- Theatrical release poster
- Directed by: Alex Cox
- Written by: Alex Cox
- Based on: Death and the Compass by Jorge Luis Borges
- Produced by: Karl Braun; Lorenzo O'Brien;
- Starring: Peter Boyle; Miguel Sandoval; Christopher Eccleston;
- Cinematography: Miguel Garzón
- Edited by: Carlos Puente
- Music by: Pray for Rain
- Release date: August 5, 1996;
- Running time: 96 minutes
- Country: United States
- Language: English
- Budget: $3.5 million^{[citation needed]}

= Death and the Compass (film) =

1996 film

Death and the Compass is a 1996 American thriller film written and directed by Alex Cox, based on Jorge Luis Borges' 1942 short story of the same name. It stars Peter Boyle, Miguel Sandoval, and Christopher Eccleston. Mexican actress Zaide Silvia Gutiérrez also appears.

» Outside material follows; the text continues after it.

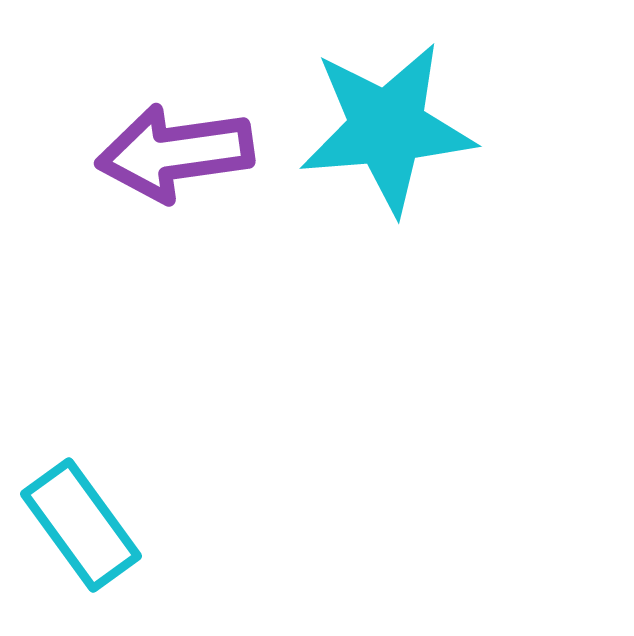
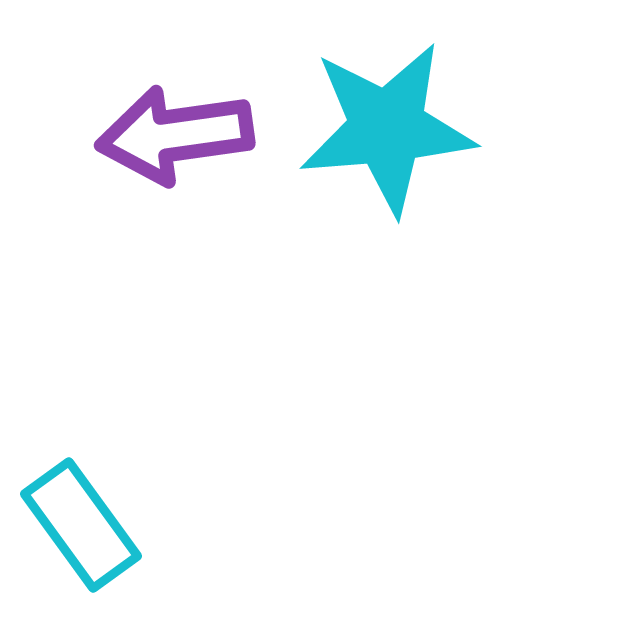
purple arrow: moved 18 px up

The film was originally a 55-minute drama made for Spanish TV/BBC in 1992. Producer Karl Braun found further money to expand the film into a feature, but the film was not completed for four years. It was filmed on location in Mexico City.

The soundtrack was composed by Dan Wool and Pray for Rain.

==Cast==
- Peter Boyle as Erik Lonnrot
- Miguel Sandoval as Treviranus
- Christopher Eccleston as Alonso Zunz
- Zaide Silvia Gutierrez as Ms. Espinoza

==Home media release==
The making of the soundtrack is discussed in a conversation between Cox and Wool on the DVD release.

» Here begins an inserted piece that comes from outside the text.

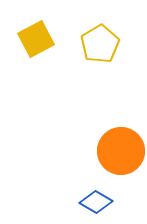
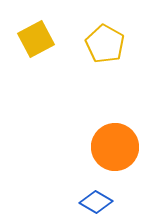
yellow pentagon: moved 5 px right; rotated 12 degrees counterclockwise
orange circle: moved 6 px left, 4 px up
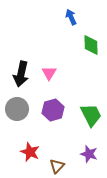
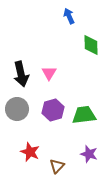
blue arrow: moved 2 px left, 1 px up
black arrow: rotated 25 degrees counterclockwise
green trapezoid: moved 7 px left; rotated 70 degrees counterclockwise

This also includes a 1976 original film short titled Spiderweb, which is another interpretation of the same Borges short story. National Film School graduate Paul Miller made the 33 minute drama using actor Nigel Hawthorne in one of his first screen roles.

==Reception==
On the review aggregator website Rotten Tomatoes, 17% of 6 critics' reviews are positive.